De nombreuses conventions collectives prévoient des jours de congés supplémentaires au-delà des 5 semaines légales. Exemples fréquents :

  • Congés d'ancienneté : 1 jour supplémentaire après 5, 10, 15, 20 ans d'ancienneté (selon CCN)
  • Congés pour événements familiaux : mariage (4 jours), naissance (3 jours), décès parent (3-5 jours), enfant malade (3-5 jours)
  • Pont : jour offert entre un jour férié et un week-end
  • Congé déménagement : 1 jour rémunéré dans certaines CCN
  • Congé pour rentrée scolaire : quelques heures pour accompagner les enfants jusqu'au CE1

Consultez votre convention collective (mentionnée sur le bulletin de paie) pour connaître vos droits exacts. Ces congés supplémentaires sont en principe rémunérés et ne réduisent pas vos 5 semaines légales.

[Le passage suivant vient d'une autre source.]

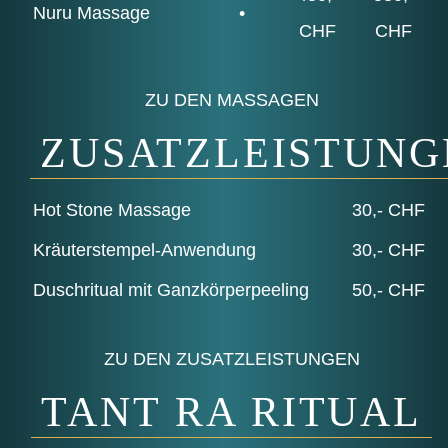
Nuru Mas­sa­ge
•
CHF
CHF
ZU DEN MASSAGEN
ZUSATZLEISTUNG
Hot Stone Massage
30,- CHF
Kräu­ter­stem­pel-Anwen­dung
30,- CHF
Dusch­ri­tu­al mit Ganzkörperpeeling
50,- CHF
ZU DEN ZUSATZLEISTUNGEN
TANT RA RITUAL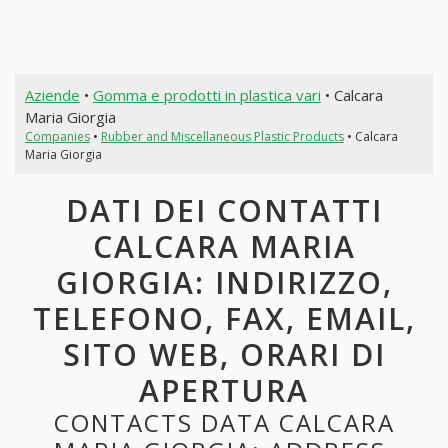
Aziende
•
Gomma e prodotti in plastica vari
• Calcara
Maria Giorgia
Companies
•
Rubber and Miscellaneous Plastic Products
• Calcara
Maria Giorgia
DATI DEI CONTATTI
CALCARA MARIA
GIORGIA: INDIRIZZO,
TELEFONO, FAX, EMAIL,
SITO WEB, ORARI DI
APERTURA
CONTACTS DATA CALCARA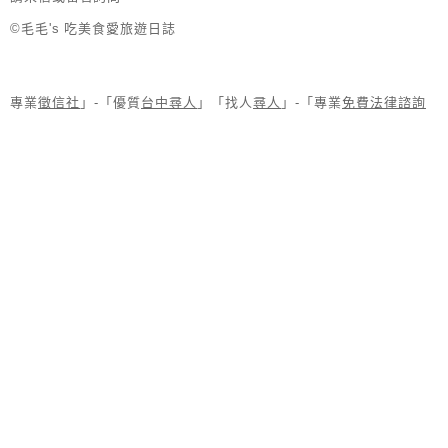
©毛毛's 吃美食愛旅遊日誌
專業
徵信社
」-「優質
台中尋人
」「找人
尋人
」-「專業
免費法律諮詢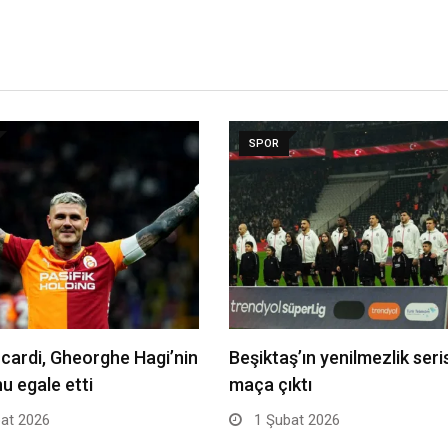
SPOR
cardi, Gheorghe Hagi’nin
Beşiktaş’ın yenilmezlik seri
u egale etti
maça çıktı
at 2026
1 Şubat 2026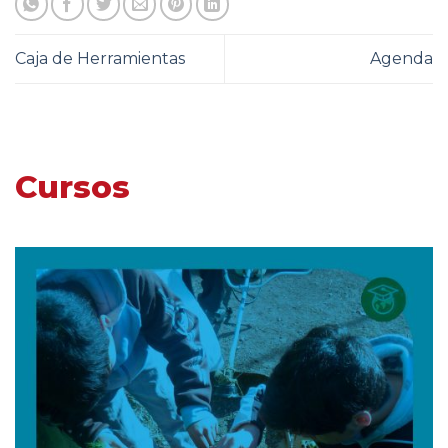
Caja de Herramientas
Agenda
Cursos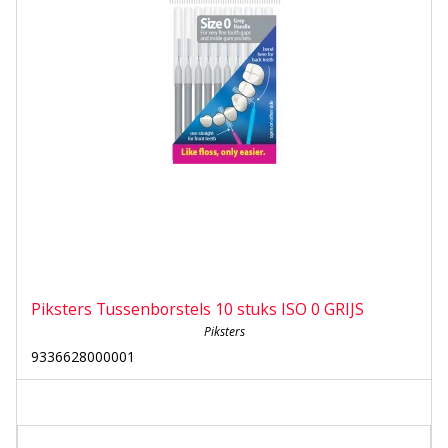
Piksters Tussenborstels 10 stuks ISO 0 GRIJS
Piksters
9336628000001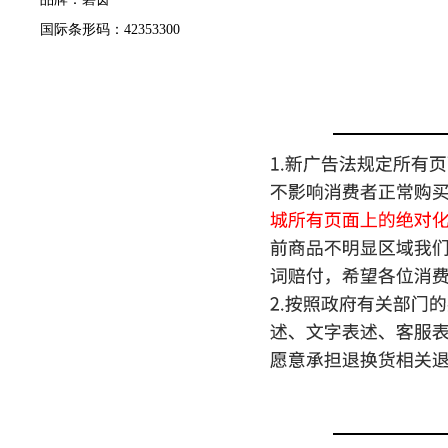
国际条形码：42353300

Indemnité compensatrice à la rupture du contrat

À la fin du contrat de travail (quelle qu'en soit la cause), le salarié perçoit une indemnité compensatrice de congés payés (ICCP) pour les jours acquis et non pris. Le calcul s'effectue selon la même règle que l'indemnité de congés payés classique (1/10e ou maintien, le plus favorable).

L'ICCP comprend :

  • Les congés acquis pendant la période en cours au moment de la rupture (juin de l'année N à la date de fin)
  • Les congés acquis pendant la période précédente et non pris (juin N-1 à mai N)
  • Les éventuels congés supplémentaires conventionnels acquis

L'ICCP est soumise aux cotisations sociales et à l'impôt sur le revenu comme un salaire classique. Elle figure obligatoirement sur le solde de tout compte et le dernier bulletin de paie. En cas d'omission, le salarié peut la réclamer pendant 3 ans (prescription des salaires).